-- DIRECTIONS FOR THIS TASK --
Would you output the lines from the one containing "Utrecht, de beker" through the final line of the entries, exactly and with pictures omitted?

-- TASK MATERIAL --
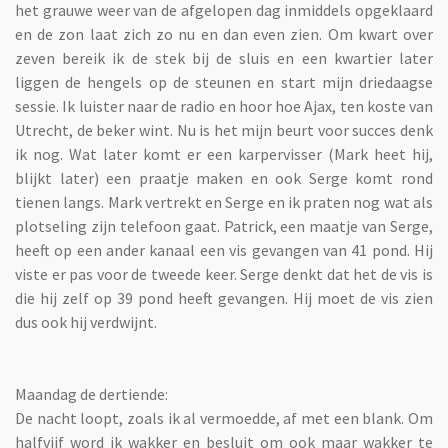
het grauwe weer van de afgelopen dag inmiddels opgeklaard
en de zon laat zich zo nu en dan even zien. Om kwart over
zeven bereik ik de stek bij de sluis en een kwartier later
liggen de hengels op de steunen en start mijn driedaagse
sessie. Ik luister naar de radio en hoor hoe Ajax, ten koste van
Utrecht, de beker wint. Nu is het mijn beurt voor succes denk
ik nog. Wat later komt er een karpervisser (Mark heet hij,
blijkt later) een praatje maken en ook Serge komt rond
tienen langs. Mark vertrekt en Serge en ik praten nog wat als
plotseling zijn telefoon gaat. Patrick, een maatje van Serge,
heeft op een ander kanaal een vis gevangen van 41 pond. Hij
viste er pas voor de tweede keer. Serge denkt dat het de vis is
die hij zelf op 39 pond heeft gevangen. Hij moet de vis zien
dus ook hij verdwijnt.
Maandag de dertiende:
De nacht loopt, zoals ik al vermoedde, af met een blank. Om
halfvijf word ik wakker en besluit om ook maar wakker te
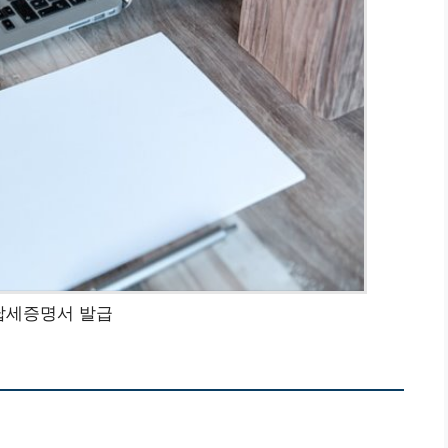
납세증명서 발급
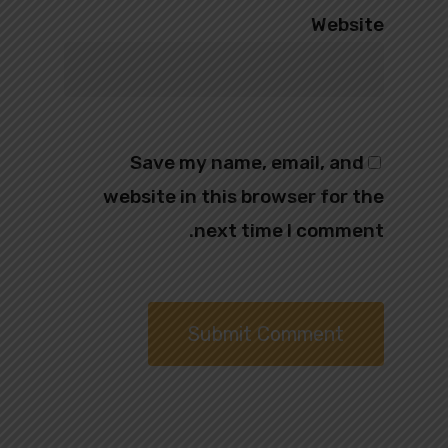
Website
Save my name, email, and
website in this browser for the
next time I comment.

-- EXERCISE ANSWER --
Utrecht, de beker wint. Nu is het mijn beurt voor succes denk
ik nog. Wat later komt er een karpervisser (Mark heet hij,
blijkt later) een praatje maken en ook Serge komt rond
tienen langs. Mark vertrekt en Serge en ik praten nog wat als
plotseling zijn telefoon gaat. Patrick, een maatje van Serge,
heeft op een ander kanaal een vis gevangen van 41 pond. Hij
viste er pas voor de tweede keer. Serge denkt dat het de vis is
die hij zelf op 39 pond heeft gevangen. Hij moet de vis zien
dus ook hij verdwijnt.
Maandag de dertiende:
De nacht loopt, zoals ik al vermoedde, af met een blank. Om
halfvijf word ik wakker en besluit om ook maar wakker te
납세증명서 발급
Website
Save my name, email, and
website in this browser for the
next time I comment.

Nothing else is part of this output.